No matter which type of pepperoni you prefer, there’s no denying that both have their own unique set of flavors.
If you’re looking for a pepperoni that packs a flavorful punch, then cured pepperoni is the way to go. However, if you want a slightly healthier option with fewer additives, then uncured pepperoni is the better choice.
The choice also depends on whether you agree with ingesting higher amounts of salt or whether you would rather prefer chemical preservatives.
Whichever type of pepperoni you choose, make sure to enjoy it in moderation. Too much pepperoni can lead to heartburn and other digestive issues.
So, if you’re looking to add some extra flavor to your next pizza night, go ahead and top it off with either cured or uncured pepperoni. Just don’t overdo it!
Which One Is Healthier — Uncured or Cured Products?
Generally speaking, processed meats or preserved meats are considered to be unhealthier than non-processed meats due to the artificial additives found in them whereas uncured meats rely on natural flavoring and natural salts.
This does not only include pepperoni, but also other deli meats such as ham or bacon, which are both cuts of pork often used on sandwiches and pizza. Uncured ham or uncured bacon are what we know as fresh cuts of meat. Both cured ham and cured bacon contain artificial additives as well as chemical preservatives which give them a longer shelf life.
Apart from deli meats, different sausages are also available on the market. This includes cured hot dogs and uncured hot dogs.

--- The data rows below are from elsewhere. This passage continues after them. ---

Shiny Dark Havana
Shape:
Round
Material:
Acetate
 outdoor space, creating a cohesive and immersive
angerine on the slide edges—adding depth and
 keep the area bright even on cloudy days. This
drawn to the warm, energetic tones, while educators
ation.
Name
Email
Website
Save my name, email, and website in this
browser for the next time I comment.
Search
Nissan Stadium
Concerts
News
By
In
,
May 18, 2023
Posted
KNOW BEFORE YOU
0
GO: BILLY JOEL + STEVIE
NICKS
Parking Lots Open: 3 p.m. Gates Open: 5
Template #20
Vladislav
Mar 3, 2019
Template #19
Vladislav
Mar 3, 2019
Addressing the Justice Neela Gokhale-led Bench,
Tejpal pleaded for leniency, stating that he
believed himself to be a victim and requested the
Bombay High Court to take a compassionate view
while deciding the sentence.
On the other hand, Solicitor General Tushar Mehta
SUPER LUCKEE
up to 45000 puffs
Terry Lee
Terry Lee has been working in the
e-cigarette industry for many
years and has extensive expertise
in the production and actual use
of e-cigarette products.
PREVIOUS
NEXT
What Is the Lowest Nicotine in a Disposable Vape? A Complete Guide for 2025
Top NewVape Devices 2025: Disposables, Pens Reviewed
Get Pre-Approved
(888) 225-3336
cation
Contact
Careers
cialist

Essentially, if you put any meat up against each other, whether it is cured and uncured pepperoni or cured and uncured ham or any other meat for that matter, the uncured version may always be the one that is on the healthier side if you are looking at chemical composition.
Conclusion on Cured vs Uncured
So, Uncured Pepperoni vs Cured?
Pepperoni is a versatile ingredient that can be found on pizzas, sandwiches, and salads. Which type of pepperoni is right for you? If you’re looking for pepperoni with a longer shelf life as well as that classic pepperoni flavor, cured pepperoni is the way to go. If you’re looking for pepperoni with more flavor, the uncured versions of the sausage are the better option.

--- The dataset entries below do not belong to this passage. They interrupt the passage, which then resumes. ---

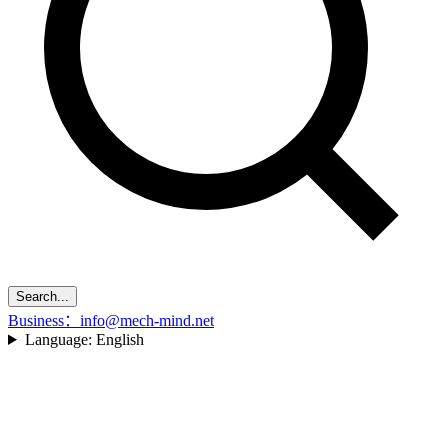
Search...
Business：info@mech-mind.net
Language:
English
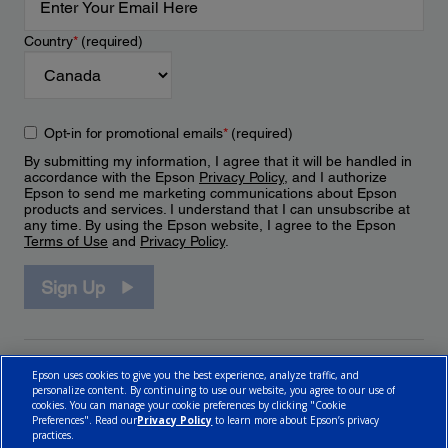
Country
*
(required)
Opt-in for promotional emails
*
(required)
By submitting my information, I agree that it will be handled in
accordance with the Epson
Privacy Policy
, and I authorize
Epson to send me marketing communications about Epson
products and services. I understand that I can unsubscribe at
any time. By using the Epson website, I agree to the Epson
Terms of Use
and
Privacy Policy
.
Sign Up
Epson uses cookies to give you the best experience, analyze traffic, and
personalize content. By continuing to use our website, you agree to our use of
cookies. You can manage your cookie preferences by clicking "Cookie
Preferences". Read our
Privacy Policy
to learn more about Epson’s privacy
practices.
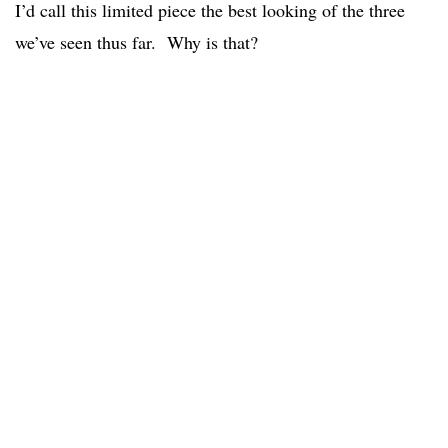
I’d call this limited piece the best looking of the three
we’ve seen thus far. Why is that?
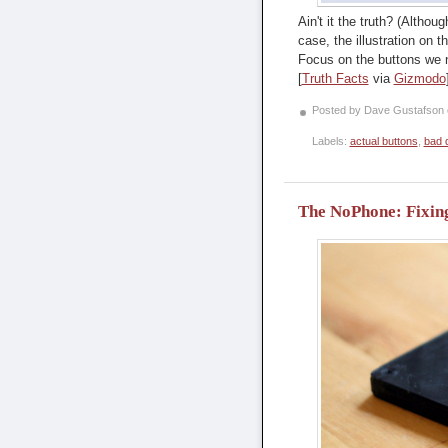
Ain't it the truth? (Altho
case, the illustration on 
Focus on the buttons we n
[
Truth Facts
via
Gizmodo
Posted by Dave Gustafson
Labels:
actual buttons
,
bad 
The NoPhone: Fixing 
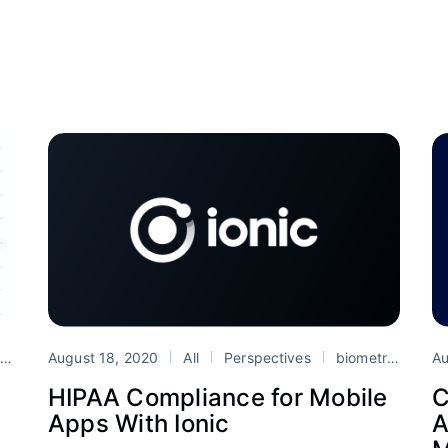
August 18, 2020
All
Perspectives
biometrics
hi
e
TypeScript
Vue
Au
HIPAA Compliance for Mobile
C
Apps With Ionic
A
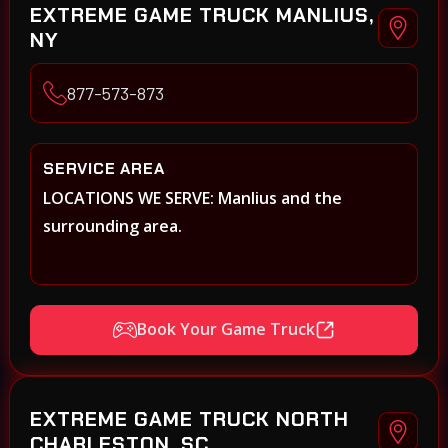
EXTREME GAME TRUCK MANLIUS,
NY
877-573-873
SERVICE AREA
LOCATIONS WE SERVE: Manlius and the
surrounding area.
Book Your Game Truck
EXTREME GAME TRUCK NORTH
CHARLESTON, SC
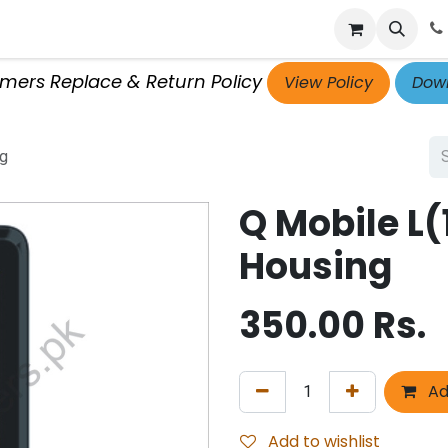
p
Get Retailer ID
Jobs
Blog
Contact Us
Courses
omers Replace & Return Policy
View Policy
Down
ng
Q Mobile L
Housing
350.00
Rs.
Ad
Add to wishlist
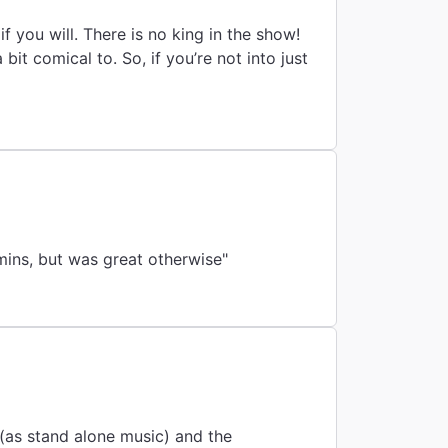
if you will. There is no king in the show!
it comical to. So, if you’re not into just
 mins, but was great otherwise"
 (as stand alone music) and the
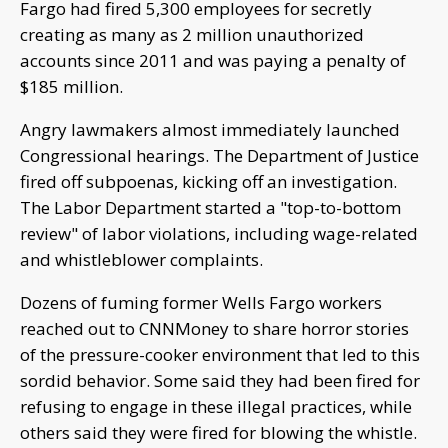
Fargo had fired 5,300 employees for secretly
creating as many as 2 million unauthorized
accounts since 2011 and was paying a penalty of
$185 million.
Angry lawmakers almost immediately launched
Congressional hearings. The Department of Justice
fired off subpoenas, kicking off an investigation.
The Labor Department started a "top-to-bottom
review" of labor violations, including wage-related
and whistleblower complaints.
Dozens of fuming former Wells Fargo workers
reached out to CNNMoney to share horror stories
of the pressure-cooker environment that led to this
sordid behavior. Some said they had been fired for
refusing to engage in these illegal practices, while
others said they were fired for blowing the whistle.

However, keep in mind that uncured pepperoni needs to be refrigerated, while cured pepperoni can be stored at room temperature.
The bottom line when it comes to cured vs uncured products, fresh is better, but it is a personal preference. If you use the product straight away, go for the fresh ham or pepperoni. If you know you would have to store it for a while, then the cured version is naturally better to use.